Many of these units were snatched up by deep-pocketed developers, corporations or banks, taking this housing out of the rental market and worsening the availability of rental housing.
The government could have helped the owners by paying them rent during COVID. Or even part of it. It didn’t happen. It also could have established a mortgage moratorium or forbearance for those owners, making the banks pay.
Yes, preventing evictions during the pandemic was necessary.
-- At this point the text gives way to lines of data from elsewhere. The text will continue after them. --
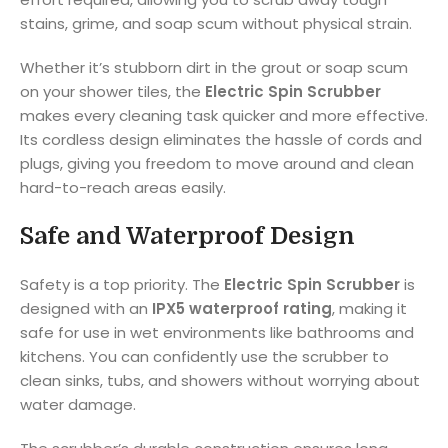
stains, grime, and soap scum without physical strain.
Whether it’s stubborn dirt in the grout or soap scum
on your shower tiles, the
Electric Spin Scrubber
makes every cleaning task quicker and more effective.
Its cordless design eliminates the hassle of cords and
plugs, giving you freedom to move around and clean
hard-to-reach areas easily.
Safe and Waterproof Design
Safety is a top priority. The
Electric Spin Scrubber
is
designed with an
IPX5 waterproof rating
, making it
safe for use in wet environments like bathrooms and
kitchens. You can confidently use the scrubber to
clean sinks, tubs, and showers without worrying about
water damage.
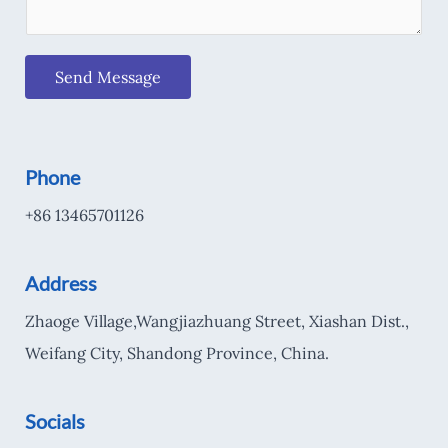
Send Message
Phone
+86 13465701126
Address
Zhaoge Village,Wangjiazhuang Street, Xiashan Dist.,
Weifang City, Shandong Province, China.
Socials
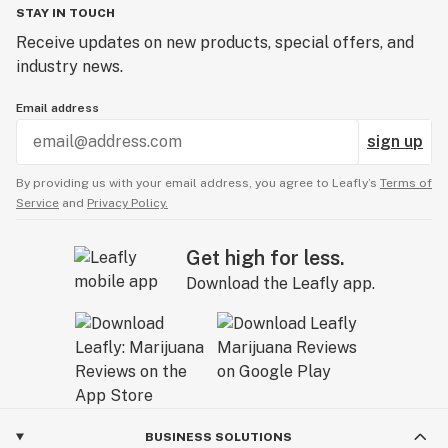
STAY IN TOUCH
Receive updates on new products, special offers, and
industry news.
Email address
sign up
By providing us with your email address, you agree to Leafly’s
Terms of
Service
and
Privacy Policy.
Get high for less.
Download the Leafly app.
BUSINESS SOLUTIONS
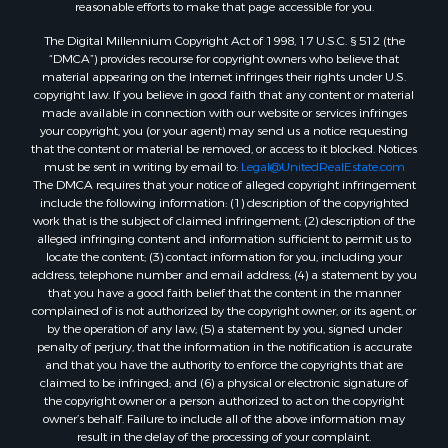
reasonable efforts to make that page accessible for you.
Luxury for Sale
Resort Property for Sale
The Digital Millennium Copyright Act of 1998, 17 U.S.C. § 512 (the
“DMCA”) provides recourse for copyright owners who believe that
Hunting for Sale
material appearing on the Internet infringes their rights under U.S.
Mountain Property for Sale
copyright law. If you believe in good faith that any content or material
Recreational Property for Sale
made available in connection with our website or services infringes
your copyright, you (or your agent) may send us a notice requesting
Land for Sale
that the content or material be removed, or access to it blocked. Notices
Businesses for Sale
must be sent in writing by email to:
Legal@UnitedRealEstate.com
Commercial Property for Sale
The DMCA requires that your notice of alleged copyright infringement
include the following information: (1) description of the copyrighted
Owner Financing for Sale
work that is the subject of claimed infringement; (2) description of the
Industrial for Sale
alleged infringing content and information sufficient to permit us to
Ranches for Sale
locate the content; (3) contact information for you, including your
address, telephone number and email address; (4) a statement by you
Luxury for Sale
that you have a good faith belief that the content in the manner
Sustainable for Sale
complained of is not authorized by the copyright owner, or its agent, or
Hunting for Sale
by the operation of any law; (5) a statement by you, signed under
penalty of perjury, that the information in the notification is accurate
Storage for Sale
and that you have the authority to enforce the copyrights that are
Sustainable for Sale
claimed to be infringed; and (6) a physical or electronic signature of
Search By County
the copyright owner or a person authorized to act on the copyright
owner’s behalf. Failure to include all of the above information may
Properties for sale in Jackson county, LA
result in the delay of the processing of your complaint.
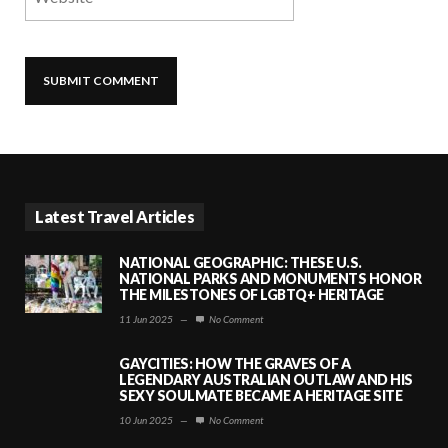
Latest Travel Articles
NATIONAL GEOGRAPHIC: THESE U.S.
NATIONAL PARKS AND MONUMENTS HONOR
THE MILESTONES OF LGBTQ+ HERITAGE
11 Jun 2025
—
No Comment
GAYCITIES: HOW THE GRAVES OF A
LEGENDARY AUSTRALIAN OUTLAW AND HIS
SEXY SOULMATE BECAME A HERITAGE SITE
10 Jun 2025
—
No Comment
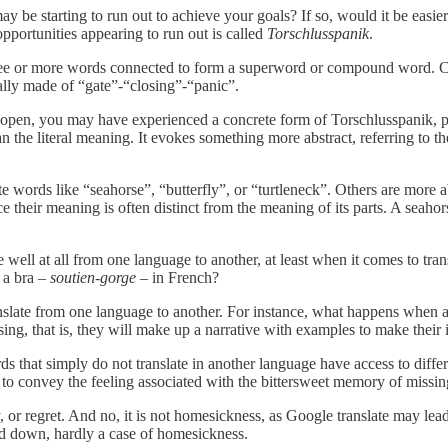
may be starting to run out to achieve your goals? If so, would it be easie
opportunities appearing to run out is called
Torschlusspanik
.
three or more words connected to form a superword or compound word. 
erally made of “gate”-“closing”-“panic”.
 still open, you may have experienced a concrete form of Torschlusspanik, 
e literal meaning. It evokes something more abstract, referring to the f
ords like “seahorse”, “butterfly”, or “turtleneck”. Others are more a
eir meaning is often distinct from the meaning of its parts. A seahorse is
ell at all from one language to another, at least when it comes to trans
s a bra –
soutien-gorge
– in French?
slate from one language to another. For instance, what happens when a n
sing, that is, they will make up a narrative with examples to make their 
s that simply do not translate in another language have access to diffe
t to convey the feeling associated with the bittersweet memory of missin
ly, or regret. And no, it is not homesickness, as Google translate may lea
d down, hardly a case of homesickness.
According to the study “Breaking the Fall” by Daniel Flaming, Seth Pickens and Patrick Burns with The Economic Roundtable, between 2020 and 2022, without the help to renters during COVID the increase in homelessness would have climbed to 23%. Instead it grew by 12%.
But why did only small property owners have to pay for it? These individuals are very different from corporate owners. Many of them are immigrants. Many turned their garages into rental units. Or worked hard and purchased a 4-unit building, often living in one and renting the others.
“In fact we are more similar to our tenants than not,” said activist Diane Robertson, founder of Small Rental Owners.
Even the city recognizes that “First-generation Angelenos and immigrant families often see property ownership as a pathway to grow inter-generational wealth and as an aid in closing the racial wealth gap by disrupting intergenerational cycles of poverty.”
The moratorium on evictions may have caused irreparable harm to this group. But no harm was done to the companies that bought their properties.
In practice, what the city, the county, and the state did was to make rental payments optional. But they didn’t provide the necessary tools to divide the burden fairly.